Um interstício na voz da Caipirinha



“...
- É! O senhor conhece o Peidão?!
- Não, não conheço. Por favor, continue.
- Foi o senhor qui causo o interstício.
- Interstício?
- Foi. Não foi?
- Foi. E sua amiga?
- Ondi eu tava memo?
- No Peidão!”  (Falei com Da Vinci – pág.49)

A forma como falamos carrega vários indícios de quem somos. É por meio da fala que podemos perceber nosso lugar de origem, a faixa etária, o gênero do falante e até mesmo os grupos sociais que frequentamos.

Levar em conta apenas a norma culta da língua, ignorando qualquer fenômeno linguístico que não seja condizente com ela é algo muito comum nas Academias de Letras, editoras e nos currículos escolares.

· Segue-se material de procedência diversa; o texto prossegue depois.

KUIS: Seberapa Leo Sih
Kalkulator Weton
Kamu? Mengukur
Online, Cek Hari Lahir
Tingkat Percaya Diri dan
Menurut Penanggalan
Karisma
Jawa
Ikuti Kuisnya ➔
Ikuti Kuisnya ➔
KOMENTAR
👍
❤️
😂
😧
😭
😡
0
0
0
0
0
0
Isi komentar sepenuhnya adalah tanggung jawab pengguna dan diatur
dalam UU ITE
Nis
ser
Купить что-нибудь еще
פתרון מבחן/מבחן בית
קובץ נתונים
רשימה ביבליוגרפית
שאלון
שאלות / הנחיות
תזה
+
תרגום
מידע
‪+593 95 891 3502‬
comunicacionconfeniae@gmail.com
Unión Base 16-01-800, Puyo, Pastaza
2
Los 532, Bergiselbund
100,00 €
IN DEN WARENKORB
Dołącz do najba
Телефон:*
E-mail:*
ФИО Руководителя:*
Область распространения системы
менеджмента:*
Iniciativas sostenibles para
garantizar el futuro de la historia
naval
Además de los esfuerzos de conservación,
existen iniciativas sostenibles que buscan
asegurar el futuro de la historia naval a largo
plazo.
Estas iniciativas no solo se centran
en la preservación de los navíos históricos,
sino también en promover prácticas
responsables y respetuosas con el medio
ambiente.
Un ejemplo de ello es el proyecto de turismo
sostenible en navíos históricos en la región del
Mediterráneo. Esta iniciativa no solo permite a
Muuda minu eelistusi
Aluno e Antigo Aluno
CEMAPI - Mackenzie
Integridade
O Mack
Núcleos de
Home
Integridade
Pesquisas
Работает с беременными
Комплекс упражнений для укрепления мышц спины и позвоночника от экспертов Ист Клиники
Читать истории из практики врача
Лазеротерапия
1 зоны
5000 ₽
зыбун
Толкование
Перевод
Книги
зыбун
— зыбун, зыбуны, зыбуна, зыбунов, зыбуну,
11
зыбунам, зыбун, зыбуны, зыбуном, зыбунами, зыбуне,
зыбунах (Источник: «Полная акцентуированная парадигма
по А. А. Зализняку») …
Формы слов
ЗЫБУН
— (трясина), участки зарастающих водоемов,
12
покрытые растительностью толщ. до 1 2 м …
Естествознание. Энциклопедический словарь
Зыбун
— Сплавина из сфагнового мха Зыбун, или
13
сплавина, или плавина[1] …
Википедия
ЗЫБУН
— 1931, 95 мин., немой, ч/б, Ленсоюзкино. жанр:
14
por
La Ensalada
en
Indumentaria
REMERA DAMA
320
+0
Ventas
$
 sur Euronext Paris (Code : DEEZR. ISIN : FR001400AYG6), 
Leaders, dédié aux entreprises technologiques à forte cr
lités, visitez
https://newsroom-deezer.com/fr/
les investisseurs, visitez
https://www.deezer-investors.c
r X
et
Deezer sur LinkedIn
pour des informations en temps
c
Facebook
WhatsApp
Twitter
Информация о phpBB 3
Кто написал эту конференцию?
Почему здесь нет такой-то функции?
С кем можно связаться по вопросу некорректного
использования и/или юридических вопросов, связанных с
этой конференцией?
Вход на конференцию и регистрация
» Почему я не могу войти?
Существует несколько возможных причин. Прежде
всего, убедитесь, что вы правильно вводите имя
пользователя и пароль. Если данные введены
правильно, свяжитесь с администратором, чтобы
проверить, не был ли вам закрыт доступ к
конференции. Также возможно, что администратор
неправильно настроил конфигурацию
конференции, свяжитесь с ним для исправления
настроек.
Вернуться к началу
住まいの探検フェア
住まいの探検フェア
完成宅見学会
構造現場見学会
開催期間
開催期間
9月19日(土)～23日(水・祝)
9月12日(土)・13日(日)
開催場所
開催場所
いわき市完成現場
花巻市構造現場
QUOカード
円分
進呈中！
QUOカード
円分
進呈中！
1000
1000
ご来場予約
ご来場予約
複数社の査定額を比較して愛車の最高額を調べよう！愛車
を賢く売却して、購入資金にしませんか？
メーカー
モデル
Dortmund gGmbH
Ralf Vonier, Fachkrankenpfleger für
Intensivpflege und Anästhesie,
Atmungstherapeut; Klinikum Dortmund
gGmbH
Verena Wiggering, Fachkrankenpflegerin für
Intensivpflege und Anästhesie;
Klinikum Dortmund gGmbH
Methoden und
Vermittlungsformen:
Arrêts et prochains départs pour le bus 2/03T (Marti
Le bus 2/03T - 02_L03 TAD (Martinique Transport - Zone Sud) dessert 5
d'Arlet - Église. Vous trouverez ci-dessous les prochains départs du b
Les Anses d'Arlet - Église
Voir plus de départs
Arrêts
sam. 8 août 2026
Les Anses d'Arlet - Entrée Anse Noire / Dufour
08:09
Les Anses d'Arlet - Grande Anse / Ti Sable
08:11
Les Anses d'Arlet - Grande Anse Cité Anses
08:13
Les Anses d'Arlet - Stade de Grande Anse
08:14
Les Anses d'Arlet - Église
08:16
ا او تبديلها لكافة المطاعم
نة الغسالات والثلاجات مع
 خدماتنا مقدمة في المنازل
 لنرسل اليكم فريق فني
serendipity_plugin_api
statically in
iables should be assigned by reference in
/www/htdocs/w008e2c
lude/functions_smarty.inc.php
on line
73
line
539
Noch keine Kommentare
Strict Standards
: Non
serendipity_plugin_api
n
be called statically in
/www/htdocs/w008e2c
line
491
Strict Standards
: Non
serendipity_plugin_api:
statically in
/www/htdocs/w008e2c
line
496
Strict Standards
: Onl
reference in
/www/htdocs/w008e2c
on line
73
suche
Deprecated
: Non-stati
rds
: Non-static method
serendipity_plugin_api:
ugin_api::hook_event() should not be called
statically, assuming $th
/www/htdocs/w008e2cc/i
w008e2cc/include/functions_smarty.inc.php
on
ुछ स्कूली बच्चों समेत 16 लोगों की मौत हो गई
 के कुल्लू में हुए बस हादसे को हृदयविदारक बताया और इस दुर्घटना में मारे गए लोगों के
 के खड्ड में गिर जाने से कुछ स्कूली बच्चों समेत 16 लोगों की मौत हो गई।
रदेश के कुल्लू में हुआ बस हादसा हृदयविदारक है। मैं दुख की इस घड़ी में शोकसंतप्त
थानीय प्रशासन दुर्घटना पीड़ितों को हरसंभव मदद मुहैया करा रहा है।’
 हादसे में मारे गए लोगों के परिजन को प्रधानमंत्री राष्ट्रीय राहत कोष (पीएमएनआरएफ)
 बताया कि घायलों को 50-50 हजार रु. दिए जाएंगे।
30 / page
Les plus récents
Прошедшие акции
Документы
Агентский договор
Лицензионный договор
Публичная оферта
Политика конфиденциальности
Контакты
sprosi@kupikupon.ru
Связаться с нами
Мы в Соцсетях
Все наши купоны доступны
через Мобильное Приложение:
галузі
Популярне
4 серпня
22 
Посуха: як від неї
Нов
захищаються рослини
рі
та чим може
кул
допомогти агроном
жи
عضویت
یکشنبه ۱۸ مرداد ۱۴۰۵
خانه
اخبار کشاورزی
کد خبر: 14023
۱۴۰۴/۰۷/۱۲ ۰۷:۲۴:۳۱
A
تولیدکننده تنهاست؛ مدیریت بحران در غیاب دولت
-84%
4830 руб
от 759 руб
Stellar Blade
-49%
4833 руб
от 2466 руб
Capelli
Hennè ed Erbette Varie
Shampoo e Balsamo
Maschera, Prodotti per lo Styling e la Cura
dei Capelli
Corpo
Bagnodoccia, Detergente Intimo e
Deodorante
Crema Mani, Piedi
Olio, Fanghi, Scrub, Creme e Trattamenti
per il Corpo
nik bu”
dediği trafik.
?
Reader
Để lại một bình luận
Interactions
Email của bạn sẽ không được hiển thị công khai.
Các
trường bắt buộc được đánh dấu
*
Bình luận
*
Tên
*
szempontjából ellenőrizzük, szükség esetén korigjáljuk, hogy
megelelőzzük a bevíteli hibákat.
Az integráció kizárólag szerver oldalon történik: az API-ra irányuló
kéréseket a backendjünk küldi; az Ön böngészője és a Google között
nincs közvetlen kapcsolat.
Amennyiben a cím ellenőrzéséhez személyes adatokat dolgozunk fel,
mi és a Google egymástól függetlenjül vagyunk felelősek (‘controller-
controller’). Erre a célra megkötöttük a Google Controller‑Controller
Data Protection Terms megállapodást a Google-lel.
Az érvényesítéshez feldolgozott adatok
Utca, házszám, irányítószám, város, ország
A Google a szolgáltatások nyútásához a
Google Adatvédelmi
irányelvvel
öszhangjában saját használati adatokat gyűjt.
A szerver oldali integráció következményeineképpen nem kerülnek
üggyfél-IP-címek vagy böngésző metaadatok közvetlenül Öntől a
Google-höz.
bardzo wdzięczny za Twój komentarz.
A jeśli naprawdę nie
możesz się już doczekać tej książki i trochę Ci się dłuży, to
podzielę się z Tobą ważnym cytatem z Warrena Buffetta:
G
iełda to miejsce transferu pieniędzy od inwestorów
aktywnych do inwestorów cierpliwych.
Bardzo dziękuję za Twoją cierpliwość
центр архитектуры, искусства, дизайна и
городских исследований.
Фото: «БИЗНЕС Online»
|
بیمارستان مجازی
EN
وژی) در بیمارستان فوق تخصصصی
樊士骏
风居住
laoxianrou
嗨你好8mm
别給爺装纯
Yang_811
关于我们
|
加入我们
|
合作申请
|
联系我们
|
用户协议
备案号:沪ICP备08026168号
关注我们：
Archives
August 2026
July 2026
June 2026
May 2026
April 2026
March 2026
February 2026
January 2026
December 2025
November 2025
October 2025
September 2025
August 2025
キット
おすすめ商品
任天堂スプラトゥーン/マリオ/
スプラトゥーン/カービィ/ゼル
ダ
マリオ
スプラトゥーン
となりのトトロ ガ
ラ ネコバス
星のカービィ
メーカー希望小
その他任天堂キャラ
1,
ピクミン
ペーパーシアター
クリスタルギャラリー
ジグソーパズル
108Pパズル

A partir dessa visão equivocada, origina-se o chamado preconceito linguístico. Assim como todo preconceito, trata-se de um pré-julgamento de caráter discriminatório. Nenhuma das línguas faladas no mundo segue todas as convenções linguísticas que as normatizam.

Sendo viva, a língua modifica-se de maneira transversal e atemporal conforme seus falantes. De forma natural as variações e mudanças aumentam a distância entre os usos linguísticos reais e as formas normatizadas, padronizadas, eleitas como modelares. A gramática normativa apenas dita regras sobre uma determinada língua, mas jamais, em hipótese alguma, deve ser utilizada como a única teoria linguística válida. Não podemos ignorá-la por completo, assim como não podemos aceitar que se seja objeto de exclusão social.

Para falar e escrever bem, não precisamos necessariamente ser grandes estudiosos da gramática; precisamos ter contato com a língua padrão, falada ou escrita, para que consigamos internalizar seu conteúdo. Saber gramática, pode ser um elemento importante para que consigamos nos comunicar melhor, mas não uma exigência para tal. Devemos entender ‘variedades e diferenças’ como algo que a enriquece, jamais como um fator de exclusão.